The visual representation we are proposing is presented in Fig. 1b: shared links between concepts tend to clump together near ego because their weight is double, which results in larger “attraction power” of links to these concepts in terms of Fruchterman-Reingold layout. Along the same logic, non-shared concepts are such that by construction no links may be shared across actors, thus the corresponding links pointing to such concepts have lower weights—which, in turn, repeals them farther away from ego. Furthermore, concepts connected with shared links appear closer to each other than those connected by non-shared links, again, because uniqueness of the latter links makes their weight lower. In addition, concepts linked with the “shared core”, even if they and their links are not shared (like c5) are placed closer to ego than “lone-standing” non-shared concepts (like c6).

In what follows we apply the two-stage approach described above to compare concepts across semantic networks and discuss some particularly interesting concept-centered comparisons.

Data description

Our data come from an ethnographic study focusing on two local flood management groups located in the County of Shropshire, England. Professional knowledge is represented with a collection of documents issued by flood management agencies and authorities (around 316,000 words in total). Local knowledge is represented with semi-structured interviews with 15 members of the two local flood groups (LFG)—local activist groups involved in flood risk management in two villages. We denote these groups as LFG1 and LFG2, respectively. The interviews comprise 186,000 words in total, with the average word number per interview being around 13,000.

Note that we represent professional knowledge with one network (further, “professional network”). This reflects a sort of “universality” of professional knowledge, as we assume that the content of official documents should reflect some general consensus among professionals. For locals, on the other hand, we allow each interviewee to have their own semantic network. We do so because we are interested in looking at how particular local actors borrow concepts from professional knowledge. We denote local networks with lowercase a’s followed by a number (e.g., a1 or a2).

We produce semantic networks from texts as follows. First, raw texts are tokenized and part-of-speech (POS) tagged using the UDpipe package (Wijffels 2019): we convert words into lemmas and combine lemmas with their POS tags to produce unique concept identifiers (e.g., “flood(v)” as the verb and “flood(n)” as the noun), which we refer to as concepts in this paper. Research assistants have manually inspected the corpus checking for machine-missed stopwords (usually numbers e.g., “60s”), transcribed artefacts of oral speech (e.g., “aha”, “eh”), set phrases (“bear mind”, “couple time”), incorrectly recognized words, informants’ real names, and the same words that have different spelling. All such instances have been replaced with either correct versions or a generic placeholder.

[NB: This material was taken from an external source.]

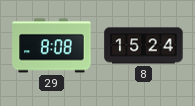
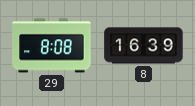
8: 15:24 -> 16:39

We count co-occurrences using the sliding window approach: concepts count as co-occurred every time they appear within 8-concept vicinity from each other, unless separated by a full stop mark. This yields weighted co-occurrence networks. We then filter these networks from all non-nouns, non-verbs, non-adjectives as well as from trivial verbs (e.g., “do” or “make”), leaving only vertices related to adjectives, nouns, and non-trivial verbs. We take this step to (a) reduce the amount of information to process and (b) to focus on informative parts of speech. Finally, we binarize co-occurrence counts using the threshold of 2 for both professional and local networks, that is we link all the pairs of concepts which co-occurred at least 2 times (see next section for a discussion). The total number of links in the resulting professional network is 58,947, while in the local networks it is 300, on average. The mean degree for the professional network is about 30, while the average mean degree for local networks is 2,69. Table 1 summarizes features of local and professional networks.

Table 1 Local and professional networks summary statistics

Full size table

On the choice of binarization threshold value

Figure 2 shows mean degrees of different professional networks against threshold values used to produce them, while Fig. 3 juxtaposes various professional network specifications with the local networks in terms of their mean degree and density. The threshold value clearly affects topology of the network and, therefore, should have an impact on the chances of professional and local concept-centered networks to overlap. It is therefore important to ground the choice of binarization threshold.

In this paper, we choose to work with the same threshold for both professional and local networks. The reason is twofold: first, it lowers the number of parameters that we as researchers use to process and possibly alter the raw network data. Second, the justification of the threshold depends on the interpretation of co-occurrences in general. On the one hand, higher co-occurrence counts may be induced by the larger size of the professional corpus in comparison with the local corpus. On the other hand, higher co-occurrence counts may be due to a higher density of linkages between concepts in professional vs. local networks because for instance professional knowledge is more elaborated. If we assume that both can be the case, a correctly chosen threshold would be able to both preserve the higher connectivity of professional knowledge networks and reduce the potential bias introduced by using corpora of different sizes to define professional semantic network and various semantic networks of each local actor.

Let us consider a hypothetical situation in which the professional network strictly comprises all local networks, which is actually quite realistic especially in terms of links. In other words, local networks are all sub-networks of the professional network. Two simple scenarios are possible. First scenario, professional corpuses cover a much broader set of topics than are covered by locals: the discrepancy in text size simply reflects the fact that many more issues are being addressed by experts and that only a fraction of the expert data deals with issues that are present in the local data. In that case, we argue that the expert network centered around discourses mentioning a given issue should be directly comparable with the local network centered around that same issue. Second scenario, professional corpuses cover the same set of topics but in much denser manner: the discrepancy in text size reflects the utterance by professional of more sentences around the same topics, and thus a richer set of connections for these same topics. In that case, the same threshold should also apply to professional and local semantic networks. In the first scenario, the difference in network mean degrees would reflect the breadth of professional knowledge as opposed to the specificity and particularity of local knowledge; in the second one, the difference reflects the higher density of professional linkages—in both cases and in terms of network representation, this implies symmetric thresholding (i.e., if we use 2 for locals, we should use 2 for professionals), because we would otherwise lose the peculiarities of concept usage in professional knowledge.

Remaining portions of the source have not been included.